Incumbents must absorb disruptive forces
Being an incumbent and established player is a natural advantage in the re/insurance market, but only when combined with a receptive approach to disruptive newcomers, according to panellists in Guy Carpenter’s Symposium at Baden-Baden on Sunday.
Panellists James Nash, president, international, Guy Carpenter; Joachim Wenning, chairman of the board of management, Munich Re; Adrian Jones, head of strategy & development, SCOR P&C; and Luca Albertini, CEO of Leadenhall Capital Partners, agreed that incumbents’ staying power is strengthened when they identify and absorb disruptive capabilities.
Albertini added that it is important to choose carefully when deciding which innovators to partner with. “You need to have your own track record and then identify the initiatives you want to partner with—a lot of people are good at ideas but one good idea may be a weak competitive point,” he said.
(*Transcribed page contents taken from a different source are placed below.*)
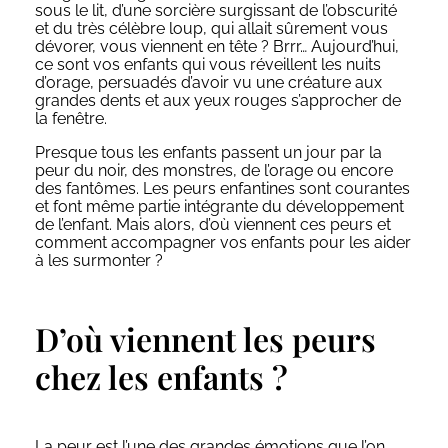
sous le lit, d’une sorcière surgissant de l’obscurité
et du très célèbre loup, qui allait sûrement vous
dévorer, vous viennent en tête ? Brrr… Aujourd’hui,
ce sont vos enfants qui vous réveillent les nuits
d’orage, persuadés d’avoir vu une créature aux
grandes dents et aux yeux rouges s’approcher de
la fenêtre.
Presque tous les enfants passent un jour par la
peur du noir, des monstres, de l’orage ou encore
des fantômes. Les peurs enfantines sont courantes
et font même partie intégrante du développement
de l’enfant. Mais alors, d’où viennent ces peurs et
comment accompagner vos enfants pour les aider
à les surmonter ?
D’où viennent les peurs
chez les enfants ?
La peur est l’une des grandes émotions que l’on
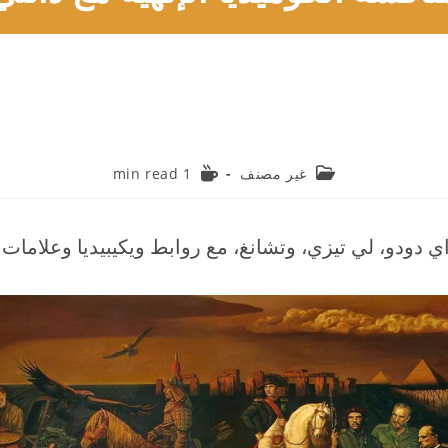
Reading
Post
غير مصنف
1 min read
time:
category:
داي دودو، لي تيزي، وتشانغ، مع روابط ويكيبيديا وعلامات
Following on, the panel agreed that legacy systems can put incumbents at a disadvantage unless they invest in improving them. More broadly, they agreed that incumbents need to continually drive change within their organisations, making innovation very much an activity the whole company is involved with rather than the remit of a single department.
“There is so much innovation being driven through our existing underwriters who are constantly coming up with new ideas based on things they have observed in the marketplace,” said Jones.
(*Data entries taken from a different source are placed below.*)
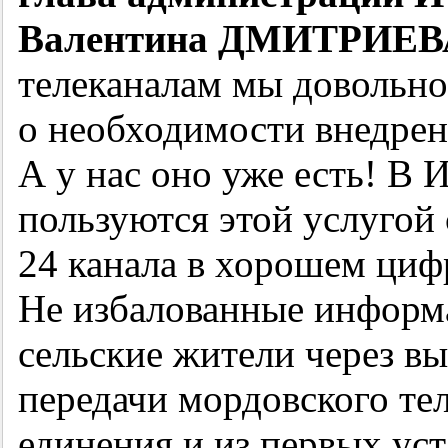
Валентина ДМИТРИЕВ
телеканалам мы довольн
о необходимости внедрен
А у нас оно уже есть! В
пользуются этой услугой 
24 канала в хорошем циф
Не избалованные инфор
сельские жители через в
передачи мордовского те
единения и из первых уст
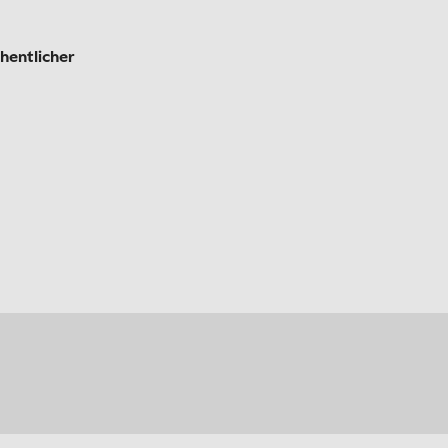
hentlicher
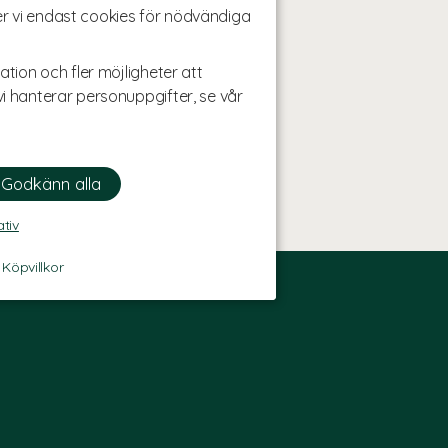
r vi endast cookies för nödvändiga
ation och fler möjligheter att
i hanterar personuppgifter, se vår
ativ
-
Köpvillkor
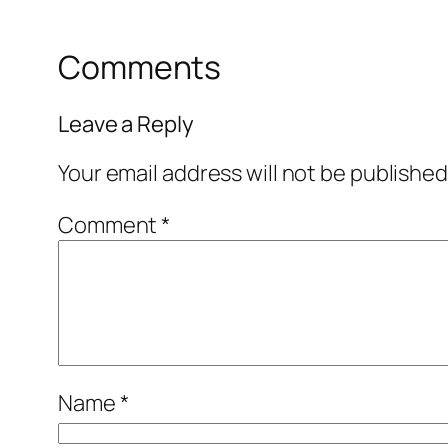
Comments
Leave a Reply
Your email address will not be published
Comment
*
Name
*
The panel then discussed the effects of recent nat cat losses, in particular how they will be felt in the January 1 renewals.
Nash said it remains to be seen how the losses will hit individual players, but he hopes that reinsurers will approach the renewals on a case-by-case basis.
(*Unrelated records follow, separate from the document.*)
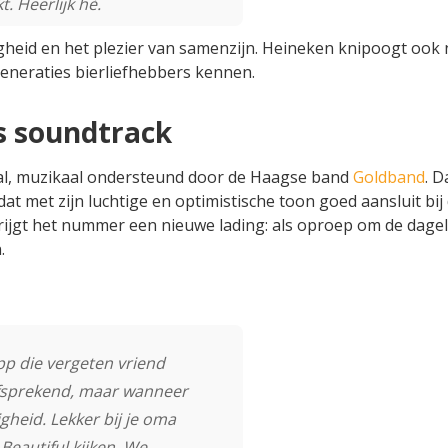
 Heerlijk hè.
igheid en het plezier van samenzijn. Heineken knipoogt ook 
generaties bierliefhebbers kennen.
s soundtrack
al, muzikaal ondersteund door de Haagse band
Goldband
. 
 met zijn luchtige en optimistische toon goed aansluit bij
jgt het nummer een nieuwe lading: als oproep om de dagel
.
pp die vergeten vriend
zelfsprekend, maar wanneer
gheid. Lekker bij je oma
Beautiful kijken. We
“We don’t know how the losses will fall on the industry—they will be asymmetric; it will be a capital event for some market participants but probably not for others,” he said. “I hope reinsurers will behave rationally towards the renewals, not having a broad-brush approach but treating each customer differently.”
Wenning added that with insured losses from Harvey, Irma and Maria adding up to $100 billion, the industry will clearly be taking steps to earn back its assets.
“If that is not possible after such events the industry will have become less attractive than it was thought to be and the shareholders will have concerns. An appropriate balance can only be one where we earn this back—how much back and how quickly, I cannot predict.”